The first one prepares this map twice, while the second one prepares it only once. And the simplest example which shows us that the second algorithm is more portable lies in the fact that we need to change the logic of creating this map for the first one and e.g., make the exclusion of certain locations or other weird things called business logic. In case of the second algorithm, we modify only the way of getting the map, while all the rest of the data modifications occurring in the subsequent lines remain unchanged. In the case of the first algorithm, we need to tweak every attempt at preparing the map.
And this is just an example – in practice, there are plenty of such cases when we need to transform or refactor a certain data model around the whole application.
The best way to avoid keeping up with various business changes is to prepare global tools that allow us to extract information of interest in a fairly generic way. Even at the cost of those 2-3 milliseconds that we might lose at the cost of de-optimization.

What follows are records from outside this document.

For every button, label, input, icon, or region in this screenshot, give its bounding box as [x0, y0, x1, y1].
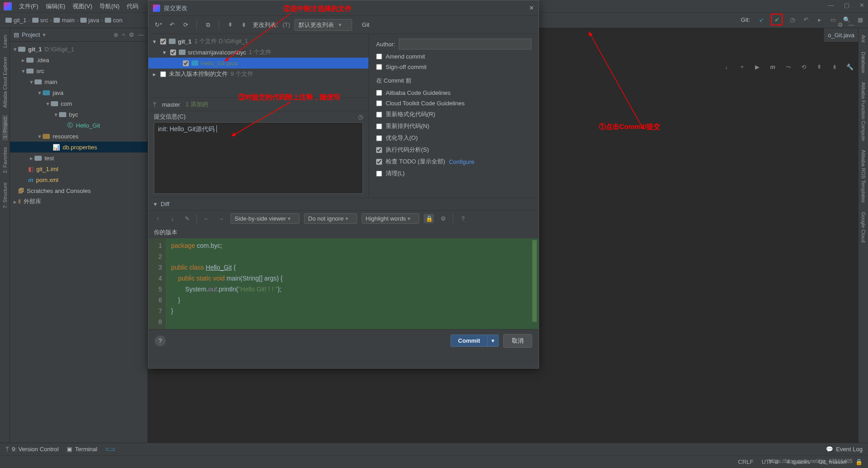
highlight-dropdown[interactable]: Highlight words ▾ [362, 213, 420, 224]
prev-diff-icon[interactable]: ↑ [153, 215, 163, 222]
rail-alibaba-ros[interactable]: Alibaba ROS Templates [861, 148, 866, 205]
diff-help-icon[interactable]: ? [458, 215, 468, 222]
tree-byc[interactable]: ▾byc [10, 109, 147, 120]
deps-icon[interactable]: ⤳ [784, 64, 793, 70]
breadcrumb[interactable]: java [78, 17, 101, 24]
expand-icon[interactable]: ⇞ [814, 64, 824, 70]
menu-navigate[interactable]: 导航(N) [96, 2, 123, 10]
lock-icon[interactable]: 🔒 [424, 214, 434, 223]
refresh-icon[interactable]: ↻* [154, 21, 163, 28]
commit-button[interactable]: Commit [451, 335, 488, 347]
commit-button[interactable]: ✔ [771, 14, 783, 25]
collapse-icon[interactable]: ÷ [122, 31, 125, 38]
changes-root[interactable]: ▾git_11 个文件 D:\Git\git_1 [148, 36, 368, 47]
update-project-icon[interactable]: ↙ [757, 15, 765, 24]
collapse-all-icon[interactable]: ⇟ [239, 21, 248, 28]
nav-back-icon[interactable]: ← [201, 215, 211, 222]
chk-cloud[interactable] [376, 100, 382, 106]
version-control-button[interactable]: ᛘ9: Version Control [5, 446, 59, 453]
tree-resources[interactable]: ▾resources [10, 131, 147, 142]
undo-icon[interactable]: ↶ [167, 21, 177, 28]
breadcrumb[interactable]: git_1 [4, 17, 28, 24]
minimize-icon[interactable]: — [828, 2, 834, 9]
redo-icon[interactable]: ⟳ [181, 21, 190, 28]
maven-icon[interactable]: m [768, 64, 777, 70]
history-icon[interactable]: ◷ [358, 113, 363, 120]
changelist-dropdown[interactable]: 默认更改列表 ▾ [294, 19, 352, 31]
chk-alibaba[interactable] [376, 90, 382, 96]
chk-optimize[interactable] [376, 135, 382, 141]
line-ending[interactable]: CRLF [738, 458, 754, 465]
project-tree[interactable]: ▾git_1D:\Git\git_1 ▸.idea ▾src ▾main ▾ja… [10, 42, 147, 455]
lock-status-icon[interactable]: 🔒 [855, 458, 863, 465]
profile-icon[interactable]: ▦ [856, 15, 864, 24]
close-icon[interactable]: ✕ [859, 2, 864, 9]
wrench-icon[interactable]: 🔧 [845, 64, 854, 70]
pin-icon[interactable]: ↓ [722, 64, 731, 70]
collapse-icon[interactable]: ⇟ [830, 64, 839, 70]
rail-database[interactable]: Database [861, 49, 866, 75]
run-icon[interactable]: ▶ [753, 64, 762, 70]
viewer-dropdown[interactable]: Side-by-side viewer ▾ [230, 213, 299, 224]
tree-scratches[interactable]: 🗐Scratches and Consoles [10, 185, 147, 196]
diff-icon[interactable]: ⧉ [203, 21, 212, 29]
chk-cleanup[interactable] [376, 171, 382, 177]
nav-forward-icon[interactable]: → [216, 215, 226, 222]
hide-icon[interactable]: — [848, 21, 854, 28]
expand-all-icon[interactable]: ⇞ [226, 21, 235, 28]
rail-google-cloud[interactable]: Google Cloud [861, 210, 866, 245]
menu-edit[interactable]: 编辑(E) [42, 2, 69, 10]
rail-alibaba-fc[interactable]: Alibaba Function Compute [861, 80, 866, 143]
dialog-close-icon[interactable]: ✕ [529, 5, 534, 11]
menu-file[interactable]: 文件(F) [15, 2, 42, 10]
locate-icon[interactable]: ⊕ [113, 31, 118, 38]
tree-pom[interactable]: mpom.xml [10, 174, 147, 185]
next-diff-icon[interactable]: ↓ [167, 215, 177, 222]
tree-iml[interactable]: ◧git_1.iml [10, 163, 147, 174]
add-icon[interactable]: ＋ [737, 63, 746, 71]
ignore-dropdown[interactable]: Do not ignore ▾ [304, 213, 357, 224]
diff-viewer[interactable]: 12345678 package com.byc; public class H… [148, 238, 539, 329]
rail-ant[interactable]: Ant [861, 33, 866, 45]
tree-external[interactable]: ▸⫴外部库 [10, 196, 147, 207]
rail-structure[interactable]: 7: Structure [2, 180, 8, 211]
box-icon[interactable]: ▭ [829, 15, 837, 24]
cloud-icon[interactable]: ⊂⊃ [105, 446, 115, 453]
revert-icon[interactable]: ↶ [802, 15, 810, 24]
tree-root[interactable]: ▾git_1D:\Git\git_1 [10, 44, 147, 54]
edit-icon[interactable]: ✎ [182, 215, 192, 222]
changes-pkg[interactable]: ▾src\main\java\com\byc1 个文件 [148, 47, 368, 58]
menu-code[interactable]: 代码 [123, 2, 142, 10]
unversioned-checkbox[interactable] [160, 71, 166, 77]
tree-dbprops[interactable]: 📊db.properties [10, 142, 147, 153]
chk-reformat[interactable] [376, 112, 382, 118]
refresh-icon[interactable]: ⟲ [799, 64, 808, 70]
rail-favorites[interactable]: 2: Favorites [2, 145, 8, 175]
tree-main[interactable]: ▾main [10, 76, 147, 87]
rail-project[interactable]: 1: Project [2, 115, 8, 140]
configure-link[interactable]: Configure [449, 158, 474, 165]
diff-expand-icon[interactable]: ▾ [154, 201, 157, 207]
tree-src[interactable]: ▾src [10, 65, 147, 76]
chk-todo[interactable] [376, 159, 382, 165]
rail-alibaba-explorer[interactable]: Alibaba Cloud Explorer [2, 54, 8, 110]
pkg-checkbox[interactable] [170, 49, 176, 55]
editor-tab[interactable]: o_Git.java [828, 32, 854, 39]
gear-icon[interactable]: ⚙ [838, 21, 843, 28]
file-checkbox[interactable] [183, 60, 189, 66]
chk-rearrange[interactable] [376, 123, 382, 129]
root-checkbox[interactable] [160, 39, 166, 44]
tree-hello[interactable]: ⒸHello_Git [10, 120, 147, 131]
changes-tree[interactable]: ▾git_11 个文件 D:\Git\git_1 ▾src\main\java\… [148, 34, 368, 81]
changes-file-hello[interactable]: Hello_Git.java [148, 58, 368, 69]
amend-checkbox[interactable] [376, 54, 382, 59]
maximize-icon[interactable]: ▢ [844, 2, 849, 9]
tree-java[interactable]: ▾java [10, 87, 147, 98]
chk-analysis[interactable] [376, 147, 382, 153]
help-button[interactable]: ? [155, 335, 166, 346]
history-icon[interactable]: ◷ [788, 15, 796, 24]
author-input[interactable] [399, 39, 531, 49]
commit-dropdown[interactable]: ▾ [488, 335, 499, 347]
tree-com[interactable]: ▾com [10, 98, 147, 109]
tree-test[interactable]: ▸test [10, 153, 147, 163]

Being a programmer is a profession like any other – every day we learn new things, often making a lot of mistakes. The most important thing is to learn from these mistakes, become better in your profession and not repeat those errors in the future. You cannot believe in the myth that the work we do will always be flawless. You can, however, based on the experiences of others, reduce the flaws accordingly.
I hope that reading this article will help you avoid at least some of the bad coding practices that I have experienced in my work. In case of any questions regarding to best code practices, you can reach The Codest crew out to consult your doubts.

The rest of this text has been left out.